Factors affecting on Surface tension :

  • Surface tension is a temperature dependent property.
  • When attractive forces are large, surface tension is large.
  • Surface tension decreases as the temperature increases.
  • With increase in temperature, kinetic energy of molecules increases. So intermolecular forces of attraction decrease, and thereby surface tension decreases.

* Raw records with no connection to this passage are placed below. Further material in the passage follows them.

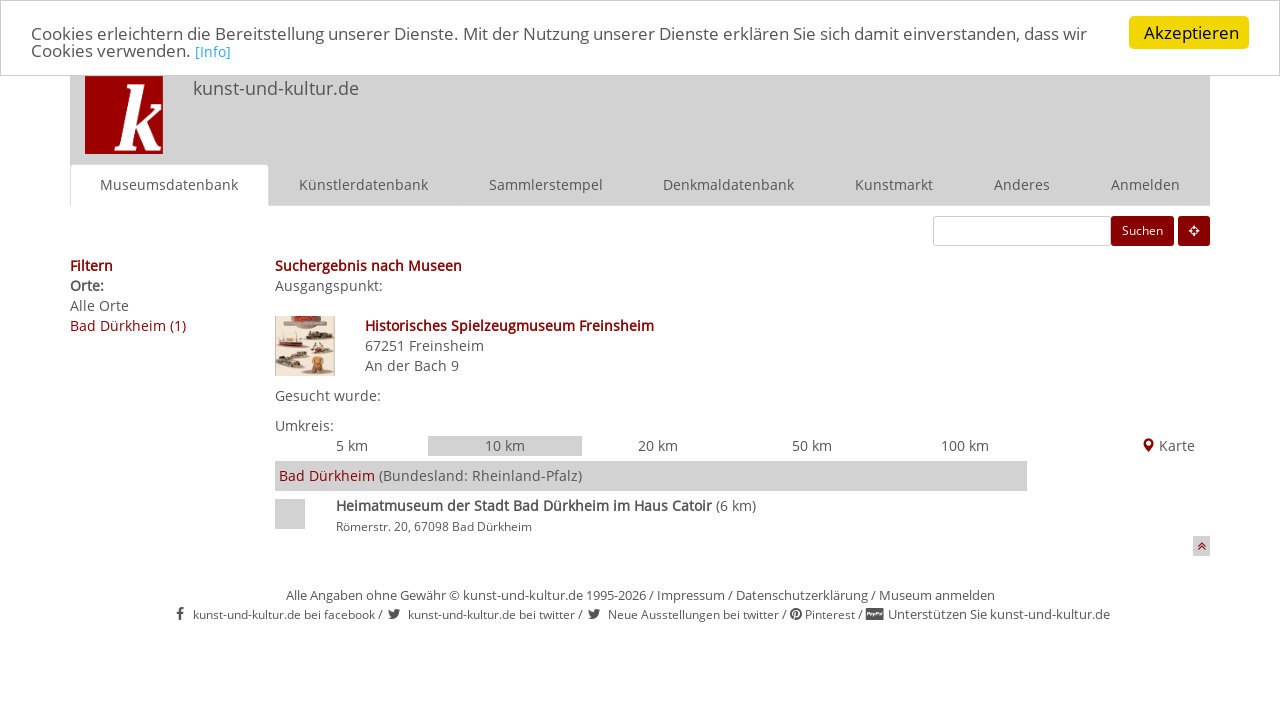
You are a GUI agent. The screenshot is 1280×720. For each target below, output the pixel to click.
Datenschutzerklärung (802, 595)
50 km (812, 445)
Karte (1168, 445)
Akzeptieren (1191, 32)
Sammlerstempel (546, 183)
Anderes (1022, 183)
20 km (658, 445)
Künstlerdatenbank (363, 183)
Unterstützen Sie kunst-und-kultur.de (999, 614)
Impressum (691, 595)
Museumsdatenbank (169, 183)
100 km (965, 445)
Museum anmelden (937, 595)
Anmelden (1145, 183)
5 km (352, 445)
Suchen (1142, 229)
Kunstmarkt (894, 183)
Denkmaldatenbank (728, 183)
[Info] (213, 51)
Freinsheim (446, 344)
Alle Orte (99, 304)
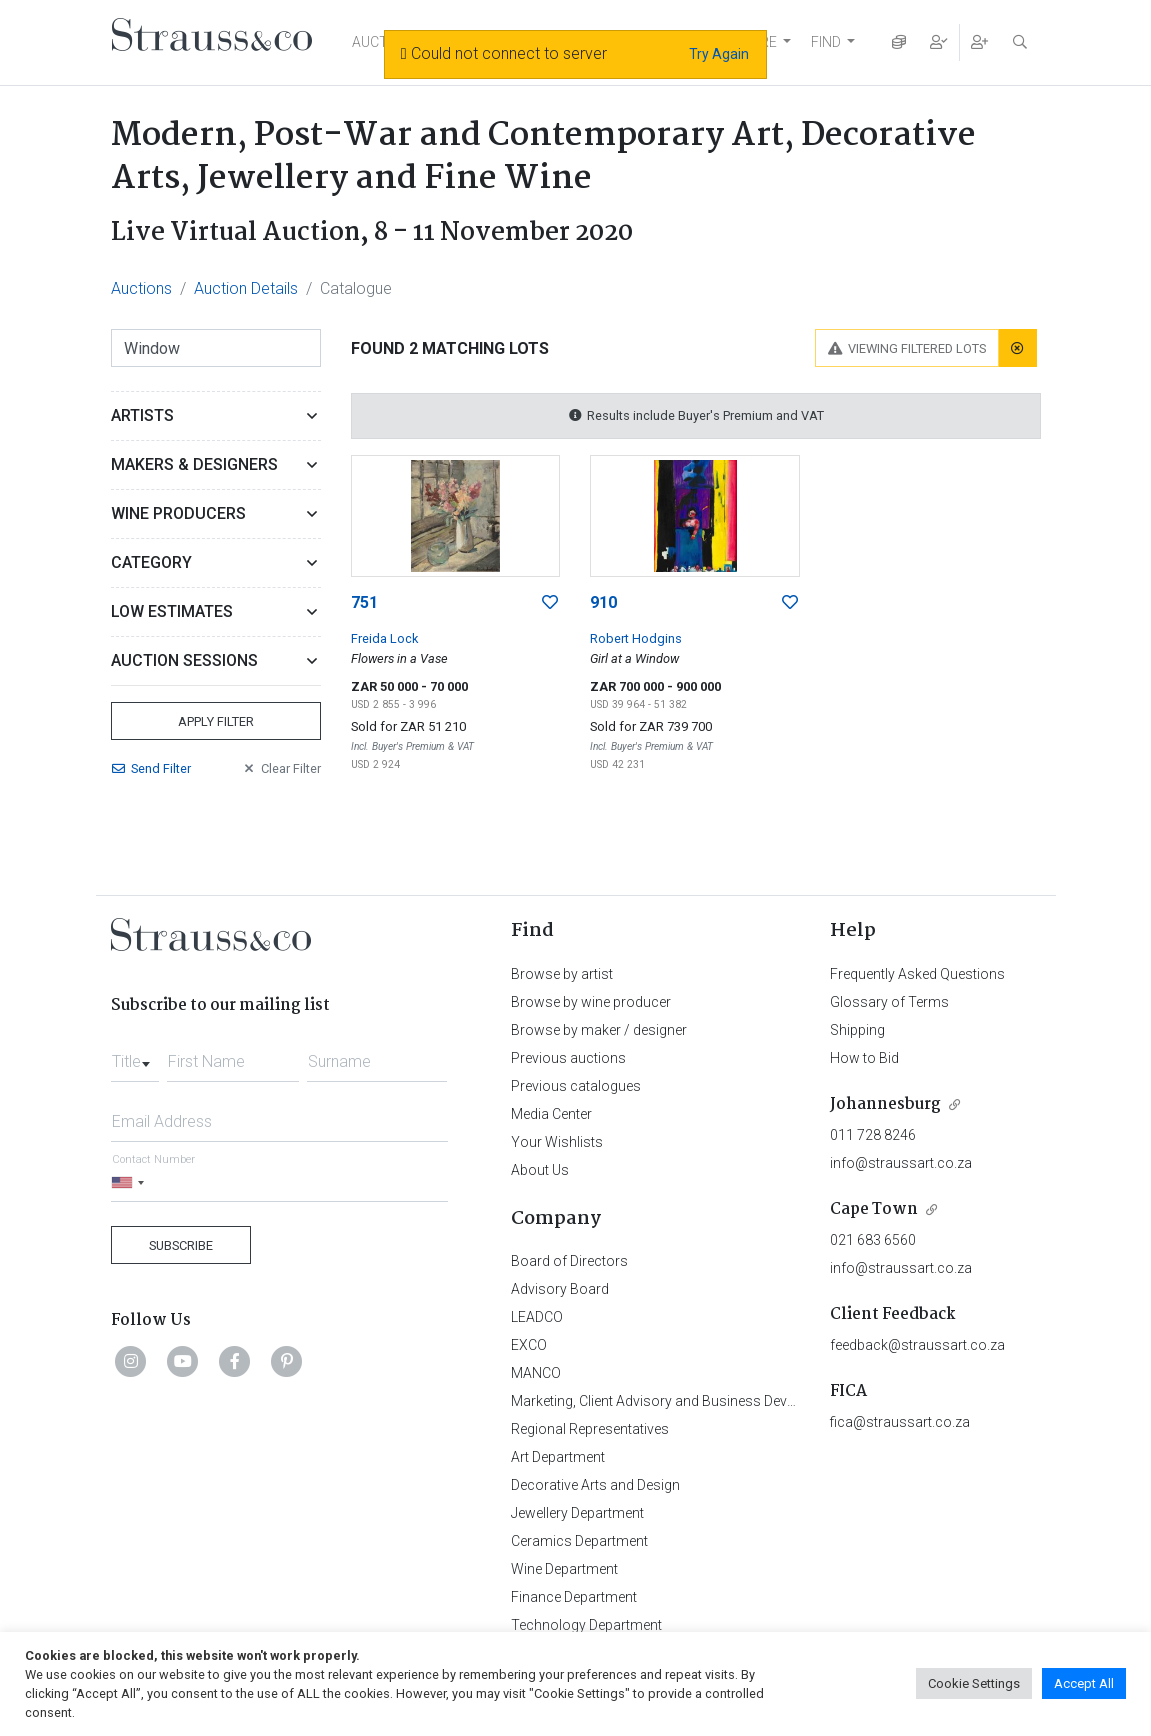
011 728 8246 (873, 1135)
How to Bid (864, 1058)
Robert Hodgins (636, 638)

Application of surface tension :

  • Cleaning action of soap and detergent is due to the lowering of interfacial tension between water and oily substances. Due to lower surface tension, the soap solution penetrates into the fibre, surrounds the oily substance and washes it away.
  • The effective use of toothpastes, mouth washes and nasal drops is due to the presence of substances having lower surface tension. This increases the efficiency of their penetrating action.

Viscosity :

Viscosity is the force of friction between the successive layers of a flowing liquid.

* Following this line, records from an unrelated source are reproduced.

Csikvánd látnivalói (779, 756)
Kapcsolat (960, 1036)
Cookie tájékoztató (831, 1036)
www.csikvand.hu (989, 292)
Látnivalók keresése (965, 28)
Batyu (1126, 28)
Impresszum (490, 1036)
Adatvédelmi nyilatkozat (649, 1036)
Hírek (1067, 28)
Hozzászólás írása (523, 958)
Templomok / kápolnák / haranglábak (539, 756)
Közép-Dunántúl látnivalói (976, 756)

It is the resistance to the flow of a liquid.

Explanation :

Explanation :

  • When a liquid flows, it is considered to be moving in different layers in contact with one another.
  • There is a force of friction between the adjacent layers of a moving liquid which opposes the motion of the liquid.
  • When a liquid flows over a fixed surface, the layer of the molecules in the immediate contact of the surface experiences maximum friction and it is considered stationary.
  • As the distance of upper layers increases from the fixed layer the velocity increases. Hence, there is a regular gradation of velocity of moving liquid layers from one layer to the next, and this flow is called laminar flow.


Factors affecting on Viscosity :

  • Viscosity is a temperature dependent property.

Viscosity ∝ \(\frac{1}{Temperature}\)

  • Viscosity depends on molecular size and shape. Larger molecules have more
  • viscosity and spherical molecules offer the least resistance to flow and therefore are less viscous.
  • Greater the viscosity, slower is the liquid flow.

Unit : Viscosity is expressed in terms of coefficient of viscosity, ‘η’ (Eta). It is defined as the degree to which a fluid resists flow under an applied force, measured by the tangential frictional force per unit area per unit velocity gradient when the flow is laminar.

  • SI unit of viscosity coefficient is N s m-2 (newton second per square meter).
  • In CGS (η) is measured in poise. 1 poise = 1 gm cm-1s-1 = 10-1 kg m-1s-1

Illustration of viscosity :

  • Lubricating oils are viscous liquids. Gradation of lubricating oils is done on the basis of viscosity. A good quality Lubricating oil does not change its viscosity with increase or decrease in temeperature.
  • Increase blood viscosity than the normal value is taken as an indication of cardio vascular disease.
  • Glass panes of old buildings are found to become thicker with time near the bottom. This is one evidence which indicates that glass is not a solid but a supercooled viscous liquid.